Yo asentí, quería creer que lo era, porque, tal vez, era allí donde estaba mi madre.
—Nunca le dije a mi hijo que su madre había muerto, nunca lo hice por miedo. Una tarde, luego de que él llegara del colegio, era pequeño, estaba cursando el segundo grado de la primera; bueno, cuando él llegó, me dijo que sus compañeros, incluso las que eran chicas, tenían una mujer en su vida. Me había olvidado tanto del asunto que ni siquiera entendía lo que me estaba diciendo mi hijo. Le pregunté que a qué se refería, y él, muy pequeño y con sus ojos brillantes, me dijo que ellas se hacían llamar Mamás. Caí en cuenta, y mi corazón se lanzó por un precipicio al darme cuenta de qué tan mal padre había sido. No le comenté nunca acerca de su madre. Mi hijo sabía qué era la muerte, pero no sabía qué era una madre. Y entonces, me preguntó que dónde estaba la suya, o sea, su madre, y yo le respondí que ella estaba en su corazón, y el me respondió que si yo sabía la fórmula para sacar a su madre del corazón y traerla de vuelva al mundo físico. Cuando mi hijo cumplió los trece años, se enteró de que su madre había muerto. No fue ni por mí ni por cualquier otra cosa, él mismo lo supo, no sabía cómo lo supo, pero lo supo.
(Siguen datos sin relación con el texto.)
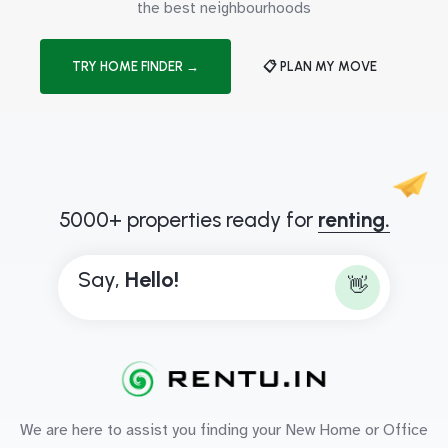
the best neighbourhoods
TRY HOME FINDER →
📋 PLAN MY MOVE
5000+ properties ready for
renting.
Say,
H
e
l
l
o
!
👋
We are here to assist you finding your New Home or Office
Acababa de cumplir los catorce cuando llegó el Virus, él fue uno de los primeros en morir. Nunca olvidaré ese día. Se tendió en el suelo, apoyando su cabeza en la palma de mi mano, yo estaba junto a él, arrodillado. Él no dijo nada, no se movió, simplemente se quedó allí, mirándome a mí a través de la cortina de sangre que le llenaba los ojos. Y sentí que su pecho se detuvo: había dejado de respirar. No había muerto, sólo estaba tomando el último soplo de energía para decirme esto "Tú piensas que fuiste un mal padre. Nunca fue así, porque mírame, estoy aquí. Nunca me soltaste", "Mírate, estás muriendo", le dije yo, y él me respondió, "Me estás soltando ahora, sólo para que mamá vuelva a sujetarme", y esa fueron sus últimas palabras.
Nadie aplaudió, nadie dijo ni hizo absolutamente nada. Todos (incluyéndome) estábamos petrificados por la historia.
Una mujer a su lado lo abrazó, luego otra, y yo no hice nada más que mirarlo. Hasta que, en muchas horas, pude dormir un poco, y soñar en que volvía a los brazos de mi madre.